Two more European asset managers have been bought by international groups with LGT's asset management division taken over by US group AMVESCAP and Henderson Investors bought by Australian group AMP.
The purchase of LGT brings it into a group comprising Invesco and AIM, the US mutual fund manager, with combined assets under management approaching $250bn.
The businesses are currently working on their integration while awaiting regulatory approvals. Hugh Ward CEO at Invesco in London says: The fit is a very natural. LGT is very strong in some markets where we are not so strong such as Germany, while we are very strong in France for example. In the UK their retail and institutional businesses fit very well with our own and will bolster a lot of our activities."

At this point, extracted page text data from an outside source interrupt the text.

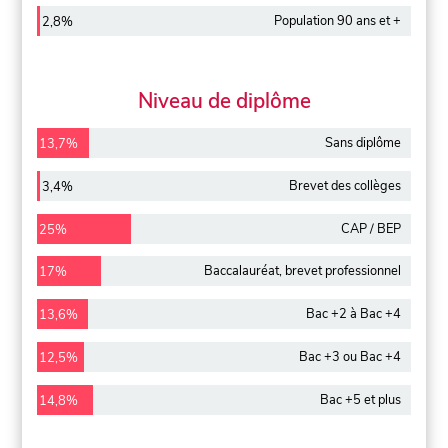
Population 90 ans et +
2,8%
Niveau de diplôme
Sans diplôme
13,7%
Brevet des collèges
3,4%
CAP / BEP
25%
Baccalauréat, brevet professionnel
17%
Bac +2 à Bac +4
13,6%
Bac +3 ou Bac +4
12,5%
Bac +5 et plus
14,8%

The AMP takeover of Hendersons will bring about the merger of AMP Asset Management (AMPAM), the asset management subsidiary in the UK, which specialises in fixed interest securities, and Hendersons. This group, with a strong presence in the UK market, will have $65.2bn of funds under management. The AMP group as a whole will have $102.7bn worth of assets under management.

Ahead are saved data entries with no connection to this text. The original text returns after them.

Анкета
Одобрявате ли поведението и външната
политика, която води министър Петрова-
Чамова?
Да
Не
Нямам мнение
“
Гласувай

The merged businesses, which will trade under the Henderson name, will be headed by Henderson's Dugald Eadie although Tony Watson will remain as AMPAM's managing director "to ensure an orderly transition".
AMP Asset Management had just announced that it had won three new mandates, two for pension funds and one for an insurance company having won 10 new accounts in total last year.
According to the Mercer European Pension Fund Managers Guide 1998, as of 30 June last year, INVESCO had mandates from 42 European pension funds (34 for UK funds) with assets of $3.9bn. LGT Asset Management in London had 17 mandates (11 for UK funds) with assets of $2.5bn. LGT in Frankfurt had mandates from 20 pension funds (18 for German funds) with assets of $990m.
AMP was managing for 15 pension funds (13 for UK funds and 2 for Dutch funds) with assets of $4.4bn, while Henderson Investors was managing for 46 funds, (45 for UK funds) with assets of $4bn."